その日、宙に持ち上げられて喜んでいた子どもは、今や四歳になっていた。
ヘイルはハーリンを地面に降ろし、冒険帰りでこわばった腰をぐいっと伸ばした。
「ああ~~……父ちゃん疲れた。中に入るぞ、ハーリン。」
家の中では、メリルがちょうど食事を並べているところだった。
ヘイルは近づくと、ポケットから石板を取り出し、気まずそうに差し出した。
「なあメリル……これ、読んでくれねぇか……?」
メリルはムッとした表情で石板を奪い取る。
「文字を覚えない罪、ね。」
と小さくつぶやく。
ハーリンはその石板を興味津々にのぞき込んだ。
「ママ、読めるように私にも教えて?」
メリルは優しく笑い、しゃがんで一つひとつ指差しながら説明を始めた。
ヘイルも頭を垂れて、真剣に聞き入っている。
「冒険者よ、これ以上先へ進むな。この洞窟――」
しかし読み進めるにつれ、メリルの顔色がみるみる変わっていく。
不安が濃くにじむ表情。
そして突然、読むのを止めてしまった。
「どうして止めたんだ?」
「この俺が恐れるものなんてあるかよ!」
とヘイルは胸を張って言い切る。
ハーリンはぴょんぴょん跳ね、石板を見ようと背伸びした。
「ママ、次なんて書いてるの?」
このままでは夫がその洞窟を探しに行くのは目に見えている。
メリルは素早く言った。
「ダメ! 今日の授業はここまで!
ハーリン、まずは席に座ってね。ママはちょっとパパとお話してくるから。
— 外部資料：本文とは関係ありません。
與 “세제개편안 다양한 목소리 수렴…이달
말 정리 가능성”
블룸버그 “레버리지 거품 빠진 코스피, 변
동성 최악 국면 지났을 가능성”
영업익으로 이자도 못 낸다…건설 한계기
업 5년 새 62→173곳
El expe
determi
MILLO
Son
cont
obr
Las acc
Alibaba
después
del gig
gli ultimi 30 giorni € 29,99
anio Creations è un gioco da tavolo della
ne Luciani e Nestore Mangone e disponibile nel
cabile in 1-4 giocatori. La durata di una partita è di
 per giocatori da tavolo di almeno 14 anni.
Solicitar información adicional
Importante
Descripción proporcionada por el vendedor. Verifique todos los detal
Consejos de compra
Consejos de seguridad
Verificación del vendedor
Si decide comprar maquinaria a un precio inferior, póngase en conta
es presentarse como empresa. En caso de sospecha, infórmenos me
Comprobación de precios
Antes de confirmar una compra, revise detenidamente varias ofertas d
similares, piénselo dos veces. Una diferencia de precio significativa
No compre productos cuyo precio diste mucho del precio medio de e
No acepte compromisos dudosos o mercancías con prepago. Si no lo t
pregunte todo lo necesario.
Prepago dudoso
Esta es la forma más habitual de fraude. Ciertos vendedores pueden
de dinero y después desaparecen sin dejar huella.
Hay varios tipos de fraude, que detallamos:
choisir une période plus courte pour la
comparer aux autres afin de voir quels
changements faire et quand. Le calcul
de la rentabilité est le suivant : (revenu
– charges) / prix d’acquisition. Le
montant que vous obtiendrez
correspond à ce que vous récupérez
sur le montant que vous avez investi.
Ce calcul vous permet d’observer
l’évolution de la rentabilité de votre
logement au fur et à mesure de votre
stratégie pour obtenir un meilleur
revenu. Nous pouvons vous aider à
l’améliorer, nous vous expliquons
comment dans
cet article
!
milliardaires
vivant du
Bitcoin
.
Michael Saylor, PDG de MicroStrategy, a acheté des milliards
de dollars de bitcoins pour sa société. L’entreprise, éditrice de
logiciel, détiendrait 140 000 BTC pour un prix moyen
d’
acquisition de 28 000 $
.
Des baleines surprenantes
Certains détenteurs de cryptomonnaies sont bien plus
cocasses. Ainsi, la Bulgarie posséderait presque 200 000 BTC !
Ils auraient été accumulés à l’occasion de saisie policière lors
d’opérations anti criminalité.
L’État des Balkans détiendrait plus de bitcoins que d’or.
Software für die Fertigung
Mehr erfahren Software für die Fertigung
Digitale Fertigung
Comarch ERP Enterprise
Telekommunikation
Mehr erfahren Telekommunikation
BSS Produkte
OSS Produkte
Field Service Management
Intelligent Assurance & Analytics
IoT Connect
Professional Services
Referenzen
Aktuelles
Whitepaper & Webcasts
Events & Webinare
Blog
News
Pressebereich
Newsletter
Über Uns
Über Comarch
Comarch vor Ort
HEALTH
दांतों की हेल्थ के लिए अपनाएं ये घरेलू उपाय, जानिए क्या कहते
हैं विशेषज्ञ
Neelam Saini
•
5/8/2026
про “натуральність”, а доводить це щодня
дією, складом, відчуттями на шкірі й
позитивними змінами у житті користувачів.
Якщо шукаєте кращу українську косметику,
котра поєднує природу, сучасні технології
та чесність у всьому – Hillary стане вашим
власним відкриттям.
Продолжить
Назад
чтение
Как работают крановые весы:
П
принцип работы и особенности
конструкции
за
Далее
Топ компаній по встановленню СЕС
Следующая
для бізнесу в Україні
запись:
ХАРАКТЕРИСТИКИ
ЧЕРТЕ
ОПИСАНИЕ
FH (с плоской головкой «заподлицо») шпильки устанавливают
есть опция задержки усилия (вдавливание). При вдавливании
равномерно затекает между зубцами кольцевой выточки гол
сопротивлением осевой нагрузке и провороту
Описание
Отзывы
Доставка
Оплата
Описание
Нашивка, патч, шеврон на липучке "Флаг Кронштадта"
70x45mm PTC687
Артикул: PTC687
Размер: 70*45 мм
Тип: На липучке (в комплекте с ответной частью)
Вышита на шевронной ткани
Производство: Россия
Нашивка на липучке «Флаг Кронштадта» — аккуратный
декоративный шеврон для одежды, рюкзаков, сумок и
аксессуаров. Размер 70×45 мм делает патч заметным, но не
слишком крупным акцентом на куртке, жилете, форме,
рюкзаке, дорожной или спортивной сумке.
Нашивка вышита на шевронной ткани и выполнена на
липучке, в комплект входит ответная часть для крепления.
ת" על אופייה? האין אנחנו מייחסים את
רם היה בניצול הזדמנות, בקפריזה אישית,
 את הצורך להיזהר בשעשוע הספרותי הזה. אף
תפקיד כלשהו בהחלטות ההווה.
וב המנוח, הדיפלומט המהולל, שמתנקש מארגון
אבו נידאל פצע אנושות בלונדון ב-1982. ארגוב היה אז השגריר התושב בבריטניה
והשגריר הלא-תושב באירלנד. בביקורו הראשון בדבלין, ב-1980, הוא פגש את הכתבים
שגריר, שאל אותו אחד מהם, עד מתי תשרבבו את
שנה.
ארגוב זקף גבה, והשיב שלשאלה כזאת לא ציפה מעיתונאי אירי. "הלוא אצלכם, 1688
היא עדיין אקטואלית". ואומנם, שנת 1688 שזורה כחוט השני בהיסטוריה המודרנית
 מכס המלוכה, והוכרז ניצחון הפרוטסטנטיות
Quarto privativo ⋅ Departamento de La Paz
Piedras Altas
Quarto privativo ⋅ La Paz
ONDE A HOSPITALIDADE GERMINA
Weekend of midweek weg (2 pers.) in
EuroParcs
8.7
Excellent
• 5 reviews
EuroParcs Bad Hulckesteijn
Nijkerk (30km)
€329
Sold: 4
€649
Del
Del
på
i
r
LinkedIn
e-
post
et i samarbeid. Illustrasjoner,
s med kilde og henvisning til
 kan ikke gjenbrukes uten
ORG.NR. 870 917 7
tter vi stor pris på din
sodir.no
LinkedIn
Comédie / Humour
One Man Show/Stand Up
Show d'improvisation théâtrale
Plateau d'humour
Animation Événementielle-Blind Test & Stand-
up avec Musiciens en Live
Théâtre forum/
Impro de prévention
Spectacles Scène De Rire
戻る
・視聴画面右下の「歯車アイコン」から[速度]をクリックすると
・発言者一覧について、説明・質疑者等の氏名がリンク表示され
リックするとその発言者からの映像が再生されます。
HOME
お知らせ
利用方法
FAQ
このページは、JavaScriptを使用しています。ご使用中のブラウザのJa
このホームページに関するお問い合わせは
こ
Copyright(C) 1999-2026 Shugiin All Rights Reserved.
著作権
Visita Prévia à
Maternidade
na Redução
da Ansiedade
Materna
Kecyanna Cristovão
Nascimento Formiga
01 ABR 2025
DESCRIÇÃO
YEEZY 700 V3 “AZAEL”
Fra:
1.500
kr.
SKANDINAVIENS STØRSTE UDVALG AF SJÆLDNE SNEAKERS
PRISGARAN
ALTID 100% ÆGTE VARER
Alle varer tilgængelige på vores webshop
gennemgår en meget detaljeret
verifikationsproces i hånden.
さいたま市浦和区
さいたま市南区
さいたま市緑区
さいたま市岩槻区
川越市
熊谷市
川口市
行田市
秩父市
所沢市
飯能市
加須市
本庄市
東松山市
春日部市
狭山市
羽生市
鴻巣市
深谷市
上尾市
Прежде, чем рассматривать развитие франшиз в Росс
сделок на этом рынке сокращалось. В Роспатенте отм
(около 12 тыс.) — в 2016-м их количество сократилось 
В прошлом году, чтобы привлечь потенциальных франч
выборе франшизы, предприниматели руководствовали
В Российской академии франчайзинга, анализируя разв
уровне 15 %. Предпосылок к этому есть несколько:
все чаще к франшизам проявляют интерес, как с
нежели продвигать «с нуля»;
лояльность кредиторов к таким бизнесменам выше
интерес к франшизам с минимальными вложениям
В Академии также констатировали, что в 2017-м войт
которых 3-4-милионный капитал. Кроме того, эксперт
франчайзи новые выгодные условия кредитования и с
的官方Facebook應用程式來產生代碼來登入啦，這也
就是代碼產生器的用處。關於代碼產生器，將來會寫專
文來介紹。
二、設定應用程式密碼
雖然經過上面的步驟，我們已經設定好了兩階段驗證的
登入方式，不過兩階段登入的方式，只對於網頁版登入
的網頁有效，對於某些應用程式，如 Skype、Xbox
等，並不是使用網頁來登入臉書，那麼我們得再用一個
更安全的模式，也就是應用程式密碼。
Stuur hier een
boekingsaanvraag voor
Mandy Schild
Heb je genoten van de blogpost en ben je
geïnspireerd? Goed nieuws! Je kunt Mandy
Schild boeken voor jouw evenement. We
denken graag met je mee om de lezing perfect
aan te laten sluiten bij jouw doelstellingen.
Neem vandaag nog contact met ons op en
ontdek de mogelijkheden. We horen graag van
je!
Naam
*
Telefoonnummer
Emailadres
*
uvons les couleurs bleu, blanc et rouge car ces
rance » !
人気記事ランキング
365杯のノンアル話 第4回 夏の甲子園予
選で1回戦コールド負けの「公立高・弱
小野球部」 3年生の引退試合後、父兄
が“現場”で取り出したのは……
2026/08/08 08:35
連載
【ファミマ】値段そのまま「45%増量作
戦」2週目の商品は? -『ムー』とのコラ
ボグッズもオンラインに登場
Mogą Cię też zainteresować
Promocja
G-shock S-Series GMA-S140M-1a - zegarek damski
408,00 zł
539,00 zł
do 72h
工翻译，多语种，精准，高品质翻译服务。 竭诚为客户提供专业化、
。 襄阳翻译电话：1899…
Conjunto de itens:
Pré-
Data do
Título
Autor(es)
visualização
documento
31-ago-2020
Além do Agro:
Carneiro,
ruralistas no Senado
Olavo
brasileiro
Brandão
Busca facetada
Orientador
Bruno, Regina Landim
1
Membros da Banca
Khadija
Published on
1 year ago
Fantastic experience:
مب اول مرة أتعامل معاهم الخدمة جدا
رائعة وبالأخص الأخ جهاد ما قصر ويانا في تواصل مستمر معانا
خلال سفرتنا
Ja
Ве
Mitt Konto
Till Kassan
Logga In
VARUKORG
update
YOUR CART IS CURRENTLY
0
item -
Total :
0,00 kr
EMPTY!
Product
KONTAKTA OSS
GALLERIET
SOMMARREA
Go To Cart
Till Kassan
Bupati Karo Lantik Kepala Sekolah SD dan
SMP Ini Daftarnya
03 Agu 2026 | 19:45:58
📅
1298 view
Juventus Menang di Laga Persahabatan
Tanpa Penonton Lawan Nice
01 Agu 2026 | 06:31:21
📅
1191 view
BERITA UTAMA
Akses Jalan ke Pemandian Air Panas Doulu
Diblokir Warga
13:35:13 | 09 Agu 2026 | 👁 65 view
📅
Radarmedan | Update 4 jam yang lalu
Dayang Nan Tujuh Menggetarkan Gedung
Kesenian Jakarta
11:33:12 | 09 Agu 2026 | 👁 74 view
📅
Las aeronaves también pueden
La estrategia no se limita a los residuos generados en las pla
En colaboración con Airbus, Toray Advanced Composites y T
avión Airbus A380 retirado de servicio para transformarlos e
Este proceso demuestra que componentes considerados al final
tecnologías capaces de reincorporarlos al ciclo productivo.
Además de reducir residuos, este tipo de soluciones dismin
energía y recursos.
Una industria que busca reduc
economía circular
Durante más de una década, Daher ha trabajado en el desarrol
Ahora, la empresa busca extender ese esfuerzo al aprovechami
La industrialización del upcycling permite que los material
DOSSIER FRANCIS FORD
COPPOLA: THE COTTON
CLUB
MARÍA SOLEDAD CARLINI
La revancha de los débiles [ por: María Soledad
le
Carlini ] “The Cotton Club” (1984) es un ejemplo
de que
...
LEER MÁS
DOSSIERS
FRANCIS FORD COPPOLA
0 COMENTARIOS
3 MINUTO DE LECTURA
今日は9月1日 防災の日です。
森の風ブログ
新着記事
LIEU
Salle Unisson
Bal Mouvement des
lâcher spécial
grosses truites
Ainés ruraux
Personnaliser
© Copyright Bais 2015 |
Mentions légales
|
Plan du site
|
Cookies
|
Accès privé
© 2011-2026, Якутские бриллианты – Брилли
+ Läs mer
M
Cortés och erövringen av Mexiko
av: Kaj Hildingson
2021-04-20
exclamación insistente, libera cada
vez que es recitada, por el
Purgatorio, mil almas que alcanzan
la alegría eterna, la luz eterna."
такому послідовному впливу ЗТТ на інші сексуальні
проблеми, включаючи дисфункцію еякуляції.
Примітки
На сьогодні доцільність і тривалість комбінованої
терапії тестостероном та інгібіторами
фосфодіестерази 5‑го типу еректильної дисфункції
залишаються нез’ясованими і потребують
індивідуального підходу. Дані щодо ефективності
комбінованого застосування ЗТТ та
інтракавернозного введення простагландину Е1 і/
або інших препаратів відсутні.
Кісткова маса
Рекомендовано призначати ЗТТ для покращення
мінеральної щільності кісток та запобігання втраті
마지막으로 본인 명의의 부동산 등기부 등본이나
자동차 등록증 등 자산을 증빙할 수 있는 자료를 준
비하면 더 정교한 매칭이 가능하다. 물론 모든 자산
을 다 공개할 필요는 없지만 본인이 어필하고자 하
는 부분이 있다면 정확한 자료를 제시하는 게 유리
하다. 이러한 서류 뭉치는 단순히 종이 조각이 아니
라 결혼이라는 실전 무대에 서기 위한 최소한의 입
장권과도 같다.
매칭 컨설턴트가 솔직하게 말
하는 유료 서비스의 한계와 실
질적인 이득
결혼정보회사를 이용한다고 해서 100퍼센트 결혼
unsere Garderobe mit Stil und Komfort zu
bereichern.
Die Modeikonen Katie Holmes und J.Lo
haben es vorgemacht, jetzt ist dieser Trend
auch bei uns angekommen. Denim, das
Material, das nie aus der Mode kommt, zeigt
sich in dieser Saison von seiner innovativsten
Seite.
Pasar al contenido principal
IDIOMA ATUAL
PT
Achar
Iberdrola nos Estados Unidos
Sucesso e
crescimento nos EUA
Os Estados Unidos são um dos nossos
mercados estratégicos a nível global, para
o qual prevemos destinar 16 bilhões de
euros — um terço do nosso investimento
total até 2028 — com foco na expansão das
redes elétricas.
」
ハーリンの頭をぽんと撫でてから――
メリルは鋭い眼でヘイルをにらみつけ、耳をつまんで引っ張った。
「い、いてててて!!」
バタン、と扉が閉まる。
外で何を言っているのかまでは聞こえないが、
母の怒号と、震える父の返事だけはしっかり届いた。
しばらくして2人は戻ってきた。
ヘイルは真っ赤になった耳をさすっている。
「ハーリン……母ちゃんにいじめられた……」
「あなたに非があるでしょうが。」
メリルは冷たく言いながら料理を運ぶ。
ヘイルはまだ耳を押さえたまま、椅子を引いて座り込んだ。
そのとき、ハーリンの目がキラキラと輝いた。
(今日は肉がある!)
娘の喜ぶ顔を見て、メリルは微笑む。
タオルを手に取り、ハーリンの首にそっと巻いた。
そのとき、テーブルの向こうから愚痴が聞こえた。
「料理がうまいのだけは助かるよ……。
でなきゃ家出してるところだ。」
「……今なんて言った?」
メリルの目が鋭く光る。
ヘイルは即座に縮こまり、残った文句をごくりと飲み込んだ。
そして黙って食事に集中する。
メリルはスープの入ったおたまをハーリンの器に注ぎ、
お肉の入った一口をすくって差し出した。
「ハーリン、あーん♡」
口を大きく開けて見本を見せる。
ハーリンも真似して口を開け、スプーンを受け取った。
口の端からスープが少しこぼれる。
メリルはすぐタオルでそっと拭ってあげた。
その瞬間――
ヘイルがメリルの目前に顔を突き出し、同じように口を開ける。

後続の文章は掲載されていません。